このほか、OSはAndroid 14ベースの「Xiaomi Hyper OS」で、生体認証は画面内指紋センサーと顔認証が利用可能。通信は最新のWi-Fi 7やドコモが5Gで使用する「n79」もサポートしています。シャオミ製品ではおなじみの急速充電にも対応。設定でブーストモードをオンにすることで、さらに速く充電することも可能です。仕様では33分で100%充電が可能となっていますが、90Wの付属ACアダプター(グローバルモデルのため変換プラグを使用)で試したところ、みるみる充電されていき、実際に残り20%を切ったところから約30分ほどで、フル充電ができました。

  • 充電状況を示す画面

    ブーストモードがオンになっていると、すごいスピードで充電されていく。有線だけでなく、80Wのワイヤレス急速充電にも対応

  • SIMスロットトレイ

    SIMスロットのトレイには、両面にnanoSIMをセット可能。デュアルSIMだがeSIMには対応していない

一方で気になったのは、カメラ撮影時の電池の減りです。どんなスマホでも、カメラ撮影時は電池が減りがちなものですが、1日中写真を撮りまくっていたある日、気がつくとグリップのバッテリーが瀕死だっただけでなく、スマホ本体のバッテリーも50%を切っていたということがありました。せっかく急速充電ができるので、旅先などへはACアダプターも持参して、こまめに充電する方がいいかもしれません。
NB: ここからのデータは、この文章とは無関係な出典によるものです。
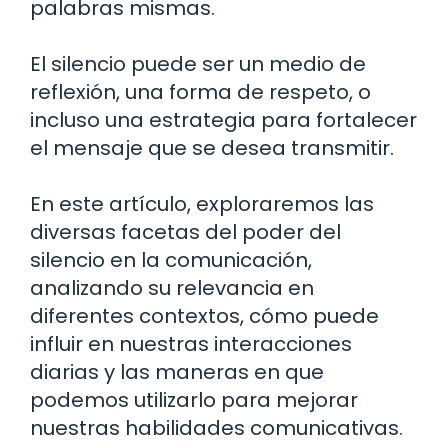
palabras mismas.
El silencio puede ser un medio de
reflexión, una forma de respeto, o
incluso una estrategia para fortalecer
el mensaje que se desea transmitir.
En este artículo, exploraremos las
diversas facetas del poder del
silencio en la comunicación,
analizando su relevancia en
diferentes contextos, cómo puede
influir en nuestras interacciones
diarias y las maneras en que
podemos utilizarlo para mejorar
nuestras habilidades comunicativas.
  • PCMark for Android」のバッテリーベンチマーク結果

    「PCMark for Android」のバッテリーベンチマークは12時間56分と、大画面のハイエンドスマートフォンとしてはそこまで悪くなかった

短期間でしたが使ってみて感じたのは、「Xiaomi 14 Ultra」はちゃんとカメラの代わりになるスマホだということ。マクロからズームまで、全方位で撮影ができる光学レンズと1型センサーに加え、「Photography Kit」によるグリップやシャッターボタン、レンズフィルターなど、見た目もしっかりカメラなので、これなら取材にも使えそうです。プライベートでも、太陽光下で見やすいディスプレイに、IP68の防水、防塵対応など、夏のレジャーシーンで活躍することは間違いなしでしょう。199,900円はもちろんそれなりの価格ですが、一眼レフカメラならレンズ交換必須の焦点距離をこれ1つでカバーできること、「Photography Kit」が無料でもらえることを踏まえた上で、これは直接通信ができるカメラだと考えれば、「高くないかも」という気がしてくるから不思議です。